Podría haber muerto. Su amor imposible —al cual hacía más de un mes que no veía, volviéndose loca pensando qué habría sido de él— había salvado la vida de milagro. Y según parecía, ella había tenido mucho que ver con que su cabeza siguiera de una pieza. No lo había pensado así cuando había elegido para él las verduras más frescas y de mejor calibre, ni cuando había insistido en que se llevara medio melón, en concreto, el más hermoso de los que ella misma había partido esa mañana y que había reservado para él en cuanto lo había olido, dulce y maduro, en su punto justo.

El deseo, la atracción, la simpatía y el misterio que siempre le había entrañado su presencia no habían estado presentes en ningún momento esa tarde. Había sido el más puro instinto de protección, primitivo y maternal, el que había dominado su corazón durante los pocos minutos que había pasado en su casa. Lo había visto tan frágil e indefenso, cuando siempre había aparecido en la tienda con su porte gallardo y su actitud altanera. Con aspecto fresco y desenfadado, con ganas de conversación, con una perpetua sonrisa para ella, hasta que decía algo que parecía ponerlo nervioso y se volvía frío y cortante hasta despedirse.

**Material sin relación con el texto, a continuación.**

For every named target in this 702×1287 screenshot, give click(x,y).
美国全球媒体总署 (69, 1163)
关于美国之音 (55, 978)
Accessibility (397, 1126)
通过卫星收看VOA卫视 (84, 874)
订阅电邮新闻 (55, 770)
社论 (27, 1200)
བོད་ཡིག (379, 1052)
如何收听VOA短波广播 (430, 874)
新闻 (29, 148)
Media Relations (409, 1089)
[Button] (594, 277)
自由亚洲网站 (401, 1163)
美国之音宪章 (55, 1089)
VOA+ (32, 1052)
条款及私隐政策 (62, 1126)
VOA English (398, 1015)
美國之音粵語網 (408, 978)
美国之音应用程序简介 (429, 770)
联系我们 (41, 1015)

Esa tarde solo había visto cansancio, abatimiento y resignación, salpicados con unas gotas de vergüenza por el estado de su casa, no tanto por el de su cuerpo. ¿Habían sido imaginaciones suyas o había temblado cuando le había chequeado las magulladuras? ¿Y se había quedado realmente en blanco unos segundos cuando le había recorrido uno a uno los puntos de la cabeza?

Seguramente, no. Eso eran sus propios anhelos proyectados en sus actos, como cuando creía que la miraba, a veces con deseo, otras con ternura, antes de volver la vista hacia las naranjas o las peras y pedir un kilo de alguna de ellas.

Se sentía orgullosa de su comportamiento de esa tarde, había hecho lo correcto. Sofía necesitaba trabajar y él necesitaba ayuda. Y, egoístamente, si su amiga trabajaba en su casa, podría saber cómo estaba él y si necesitaba más ayuda de la que Sofía le podía prestar. ¿Cómo demonios se le ocurría a alguien vivir solo en ese estado?